Jell-O is a brand name belonging to U.S.-based Kraft Foods for a number of gelatin desserts, including fruit gels, puddings and no-bake cream pies. The brand's popularity has led to it being used as a generic term for gelatin dessert across the U.S. and Canada.
Jell-O is sold prepared (ready to eat) or in powder form, and it is available in many different colors and flavors. The powder contains powdered gelatin and flavorings including sugar or artificial sweeteners. It is dissolved in very hot water, then chilled and allowed to set. Sometimes fruit, vegetables, whipped cream, or other ingredients are added to make elaborate snacks that can be molded into various shapes. Jell-O must be refrigerated until served, and once set properly, it is normally eaten with a spoon.
There are also non-gelatin pudding and pie filling products under the Jell-O brand. To make pudding, these are cooked on stove top with milk, then either eaten warm or chilled until more firmly set. Jell-O also has an instant pudding product which is simply mixed with cold milk and then chilled. To make pie fillings, the same products are simply prepared with less liquid.
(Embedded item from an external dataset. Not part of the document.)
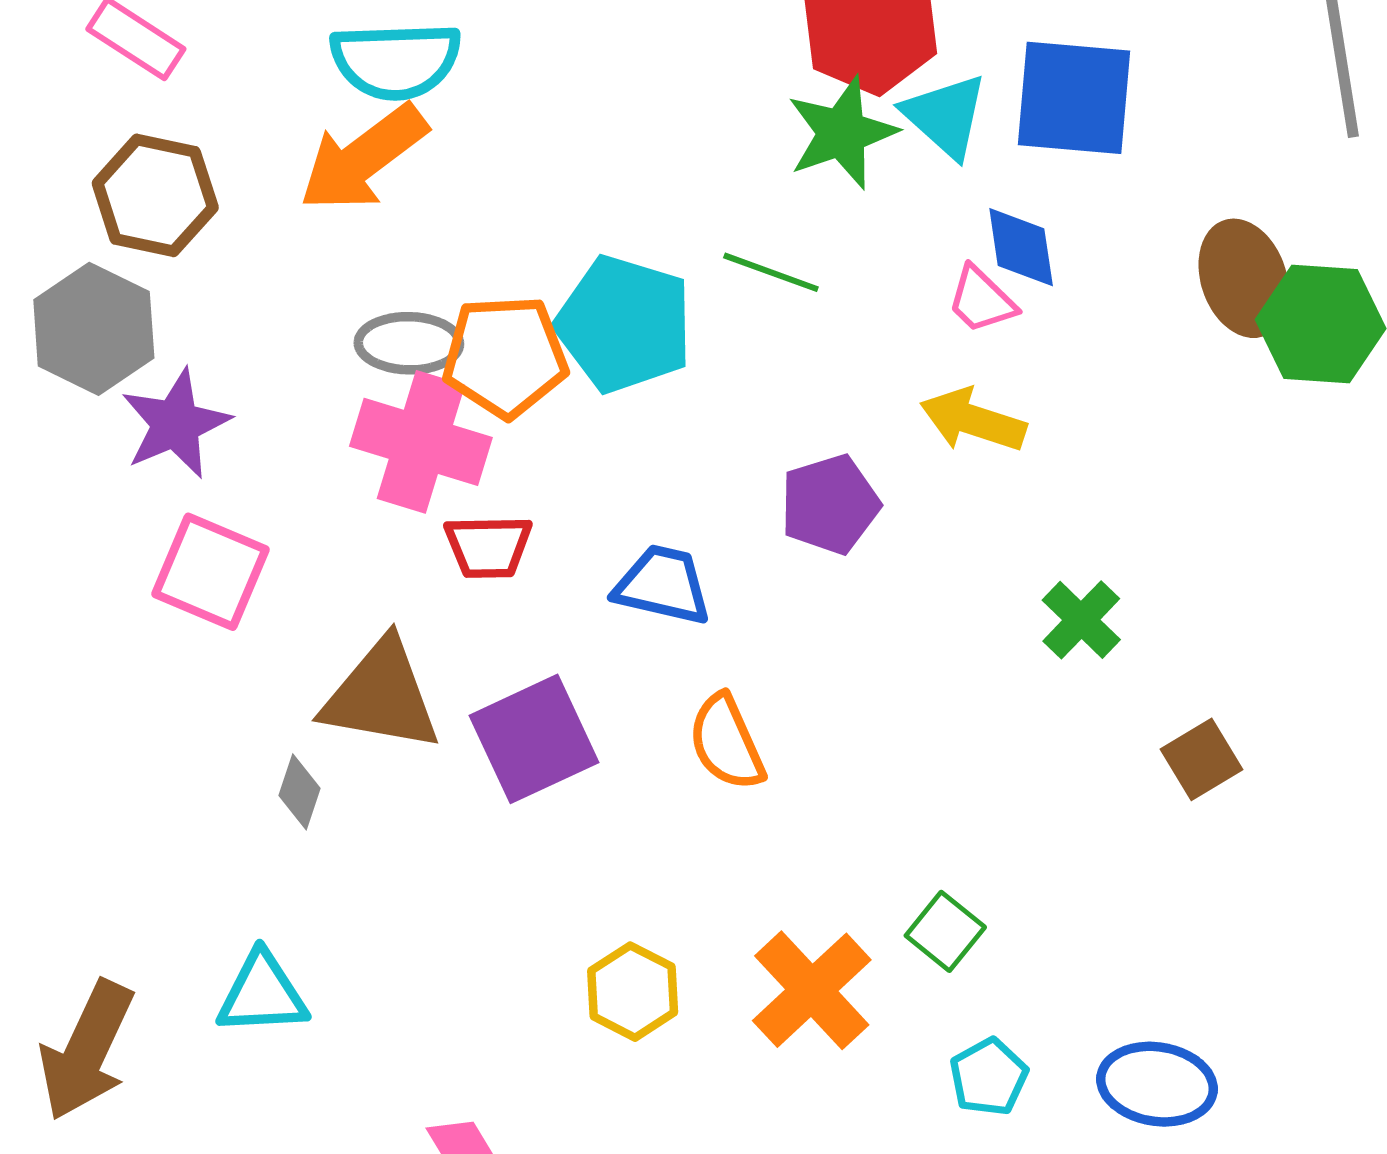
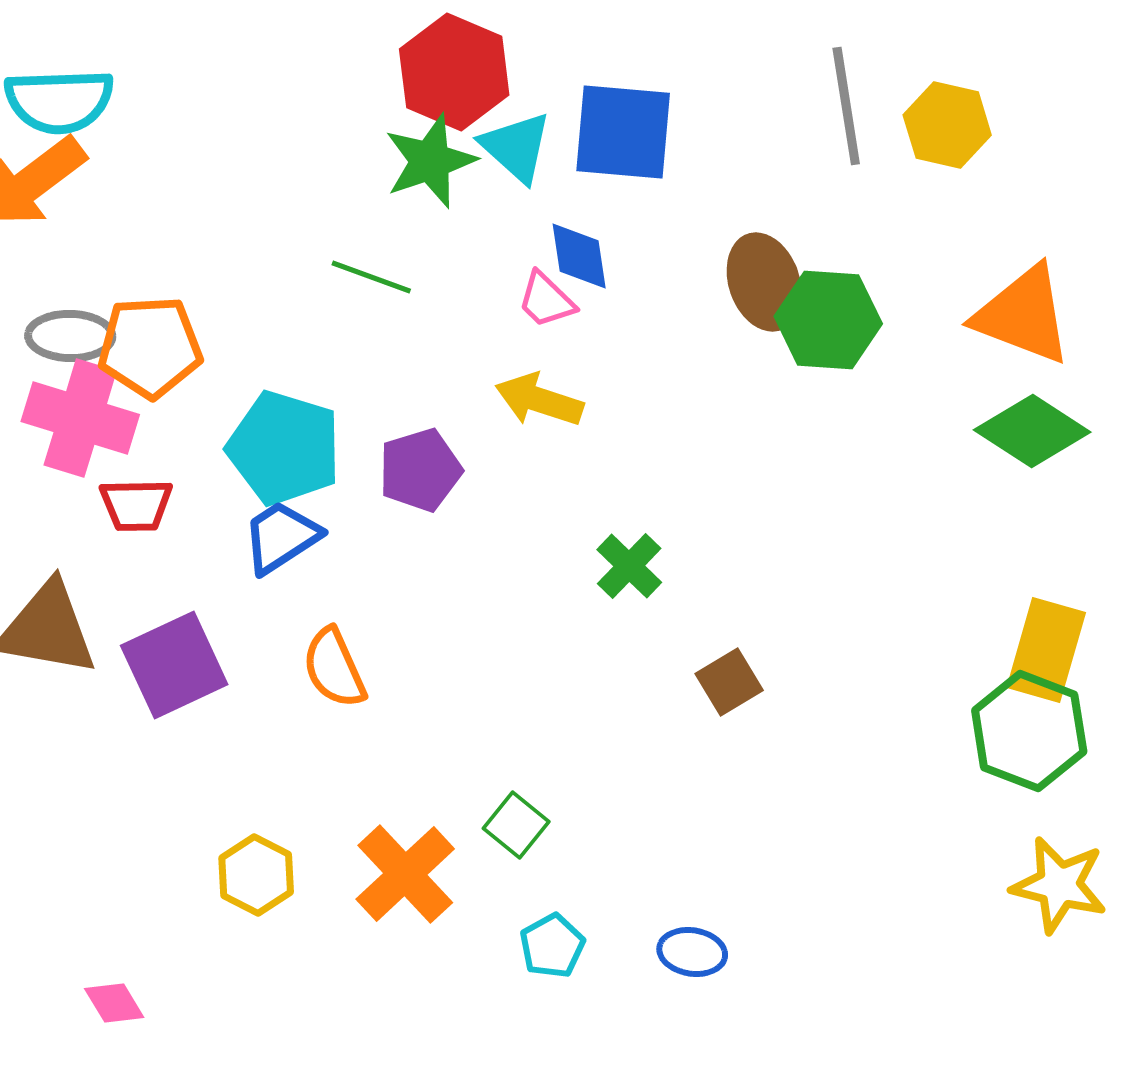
cyan pentagon: (624, 324) -> (284, 448), moved
blue trapezoid: (663, 585) -> (281, 537), turned -46
blue ellipse: (1157, 1084) -> (692, 952), size x0.7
Though the word Jell-O is a name brand, it is commonly used in the United States as a generic and household name for any gelatin products.
Gelatin, a protein produced from collagen extracted from the boiled bones, connective tissues, and intestines of animals, has been well-known and used for many years.
It was popularized in the Victorian era with spectacular and complex "jelly moulds". Gelatin was sold in sheets and had to be purified, which was very time-consuming. It also made gelatin desserts the province of the relatively well-to-do. In 1845, industrialist Peter Cooper (who built the first American steam-powered locomotive, the Tom Thumb), obtained a patent (US Patent 4084) for powdered gelatin.